Would you repeat the whole listing exactly?
Supplied material section start
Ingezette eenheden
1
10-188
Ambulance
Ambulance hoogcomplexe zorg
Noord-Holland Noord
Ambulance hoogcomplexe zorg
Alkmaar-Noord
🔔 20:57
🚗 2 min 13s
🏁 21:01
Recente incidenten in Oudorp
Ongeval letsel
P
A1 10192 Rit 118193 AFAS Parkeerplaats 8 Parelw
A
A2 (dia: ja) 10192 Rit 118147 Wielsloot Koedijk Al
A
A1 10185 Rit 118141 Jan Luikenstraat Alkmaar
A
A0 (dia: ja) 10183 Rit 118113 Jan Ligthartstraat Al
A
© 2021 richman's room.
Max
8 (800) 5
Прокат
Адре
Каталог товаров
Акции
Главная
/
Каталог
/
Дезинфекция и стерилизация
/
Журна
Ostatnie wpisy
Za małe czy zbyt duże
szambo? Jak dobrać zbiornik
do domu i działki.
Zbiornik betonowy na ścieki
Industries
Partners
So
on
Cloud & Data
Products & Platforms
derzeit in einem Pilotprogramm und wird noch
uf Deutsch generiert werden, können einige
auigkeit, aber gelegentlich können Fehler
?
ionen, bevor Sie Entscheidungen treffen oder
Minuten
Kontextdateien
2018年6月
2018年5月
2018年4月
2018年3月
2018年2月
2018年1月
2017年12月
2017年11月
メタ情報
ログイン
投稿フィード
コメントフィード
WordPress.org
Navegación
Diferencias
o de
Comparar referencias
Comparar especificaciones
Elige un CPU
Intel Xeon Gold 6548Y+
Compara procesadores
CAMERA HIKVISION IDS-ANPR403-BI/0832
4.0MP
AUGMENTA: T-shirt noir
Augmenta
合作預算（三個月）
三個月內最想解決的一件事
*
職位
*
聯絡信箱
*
Supplied material section end
## Solution
Ingezette eenheden
1
10-188
Ambulance
Ambulance hoogcomplexe zorg
Noord-Holland Noord
Ambulance hoogcomplexe zorg
Alkmaar-Noord
🔔 20:57
🚗 2 min 13s
🏁 21:01
Recente incidenten in Oudorp
Ongeval letsel
P
A1 10192 Rit 118193 AFAS Parkeerplaats 8 Parelw
A
A2 (dia: ja) 10192 Rit 118147 Wielsloot Koedijk Al
A
A1 10185 Rit 118141 Jan Luikenstraat Alkmaar
A
A0 (dia: ja) 10183 Rit 118113 Jan Ligthartstraat Al
A
© 2021 richman's room.
Max
8 (800) 5
Прокат
Адре
Каталог товаров
Акции
Главная
/
Каталог
/
Дезинфекция и стерилизация
/
Журна
Ostatnie wpisy
Za małe czy zbyt duże
szambo? Jak dobrać zbiornik
do domu i działki.
Zbiornik betonowy na ścieki
Industries
Partners
So
on
Cloud & Data
Products & Platforms
derzeit in einem Pilotprogramm und wird noch
uf Deutsch generiert werden, können einige
auigkeit, aber gelegentlich können Fehler
?
ionen, bevor Sie Entscheidungen treffen oder
Minuten
Kontextdateien
2018年6月
2018年5月
2018年4月
2018年3月
2018年2月
2018年1月
2017年12月
2017年11月
メタ情報
ログイン
投稿フィード
コメントフィード
WordPress.org
Navegación
Diferencias
o de
Comparar referencias
Comparar especificaciones
Elige un CPU
Intel Xeon Gold 6548Y+
Compara procesadores
CAMERA HIKVISION IDS-ANPR403-BI/0832
4.0MP
AUGMENTA: T-shirt noir
Augmenta
合作預算（三個月）
三個月內最想解決的一件事
*
職位
*
聯絡信箱
*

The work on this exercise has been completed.